For the first time in the company’s history, the New York City Ballet has cast a Black girl to play the lead role of Marie in the Nutcracker.
Eleven-year-old Charlotte Nebres will be one of four ballerinas dancing the lead, reports. Since the ballet’s opening in 1954, a Black person has never danced the role. Nebres, who is a student at the School of American Ballet, is Trinidadian-Phillipino.
When asked by the New York Times why ballet is important to her, Nebres said dancing makes her feel empowered.
"To me, it just feels like when I dance I feel free and I feel empowered. I feel like I can do anything when I dance. It makes me happy, and I’m going to do what makes me happy. You don’t need to think about anything else."
The young ballerina also said she has been inspired by Misty Copeland, who in 2015 famously became the first Black female principal dancer for the American Ballet Theater in the company’s 75 years.
“I saw her perform, and she was just so inspiring and so beautiful,” said Nebres. “She was representing me and all the people like me.”
When Danielle Nebres, Charlotte’s mom, learned of her daughter’s casting, she thought of the bigger picture and its importance.
“What does this mean in a larger context? That was just a whole different conversation than that initial, oh my gosh, you’re going to do this thing,” said Ms. Nebres.
When her mom informed her of her own boundary-breaking role, Nebres had a simple, yet striking response.
“Wow, that seems a little late,” she told her mom.
The production has also cast other performers of varying ethnicities, with the majority of them being mixed-race. Nebres’ prince, Tanner Quirk is half-Chinese; Nebres’ double, Sophia Thomopoulos, is half-Korean, half-Greek; and Thomopoulos’ prince, Kai Misra-Stone, is half-South Asian.

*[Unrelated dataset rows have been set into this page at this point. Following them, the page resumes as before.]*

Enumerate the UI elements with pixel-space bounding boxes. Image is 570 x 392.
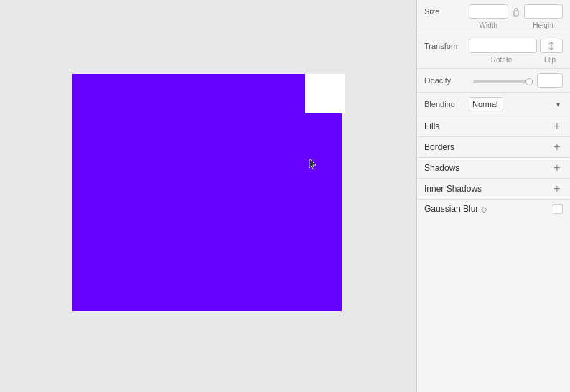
shadows-label: Shadows bbox=[424, 163, 551, 173]
size-label: Size bbox=[424, 7, 469, 16]
flip-vertical-button[interactable] bbox=[540, 39, 563, 53]
properties-panel: Size Width Height bbox=[416, 0, 570, 392]
transform-input[interactable] bbox=[469, 39, 537, 53]
gaussian-blur-section: Gaussian Blur ◇ bbox=[417, 200, 570, 218]
gaussian-blur-text: Gaussian Blur bbox=[424, 204, 478, 214]
shadows-section[interactable]: Shadows + bbox=[417, 158, 570, 179]
fills-label: Fills bbox=[424, 121, 551, 131]
opacity-section: Opacity bbox=[417, 69, 570, 93]
inner-shadows-add-button[interactable]: + bbox=[551, 183, 563, 195]
opacity-slider-container bbox=[473, 75, 533, 85]
transform-section: Transform Rotate Flip bbox=[417, 34, 570, 69]
blending-row: Blending Normal Multiply Screen Overlay bbox=[424, 97, 563, 111]
transform-fields bbox=[469, 39, 563, 53]
size-labels-row: Width Height bbox=[424, 22, 563, 29]
opacity-label: Opacity bbox=[424, 76, 469, 85]
transform-labels-row: Rotate Flip bbox=[424, 56, 563, 64]
gaussian-blur-checkbox[interactable] bbox=[553, 204, 563, 214]
inner-shadows-label: Inner Shadows bbox=[424, 184, 551, 194]
transform-label: Transform bbox=[424, 42, 469, 50]
x-input[interactable] bbox=[469, 4, 508, 19]
size-row: Size bbox=[424, 4, 563, 19]
width-sublabel: Width bbox=[469, 22, 508, 29]
blending-section: Blending Normal Multiply Screen Overlay bbox=[417, 93, 570, 116]
canvas-area bbox=[0, 0, 416, 392]
lock-icon bbox=[511, 6, 521, 17]
canvas-content bbox=[72, 74, 345, 318]
blending-select-wrapper: Normal Multiply Screen Overlay bbox=[469, 97, 563, 111]
blending-select[interactable]: Normal Multiply Screen Overlay bbox=[469, 97, 503, 111]
transform-row: Transform bbox=[424, 39, 563, 53]
white-rectangle[interactable] bbox=[305, 74, 345, 113]
flip-sublabel: Flip bbox=[537, 56, 563, 64]
opacity-slider[interactable] bbox=[473, 80, 533, 83]
svg-rect-0 bbox=[514, 11, 518, 16]
fills-add-button[interactable]: + bbox=[551, 121, 563, 132]
size-fields bbox=[469, 4, 563, 19]
blending-label: Blending bbox=[424, 100, 469, 108]
rotate-sublabel: Rotate bbox=[469, 56, 534, 64]
y-field-group bbox=[524, 4, 564, 19]
height-sublabel: Height bbox=[524, 22, 564, 29]
x-field-group bbox=[469, 4, 508, 19]
opacity-value-input[interactable] bbox=[537, 73, 563, 88]
inner-shadows-section[interactable]: Inner Shadows + bbox=[417, 179, 570, 200]
gaussian-blur-label: Gaussian Blur ◇ bbox=[424, 204, 553, 214]
opacity-row: Opacity bbox=[424, 73, 563, 88]
blue-rectangle[interactable] bbox=[72, 74, 342, 311]
size-section: Size Width Height bbox=[417, 0, 570, 34]
borders-add-button[interactable]: + bbox=[551, 141, 563, 153]
borders-label: Borders bbox=[424, 142, 551, 152]
borders-section[interactable]: Borders + bbox=[417, 137, 570, 158]
gaussian-blur-icon: ◇ bbox=[481, 205, 487, 213]
shadows-add-button[interactable]: + bbox=[551, 162, 563, 174]
fills-section[interactable]: Fills + bbox=[417, 116, 570, 137]
y-input[interactable] bbox=[524, 4, 564, 19]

The more inclusive cast marks a stepping stone in City Ballet’s diversity issue. Since the 1970s, City Ballet has only had one Black dancer at any given time, according to the New York Post. Over the past seven years, the School of American Ballet — which serves as a primary feeder program into the City Ballet — has sent over 62 dancers to become apprentices. Of the 62 students, 21 identify as nonwhite or mixed — of those, 12 identify as Black, four of whom are women.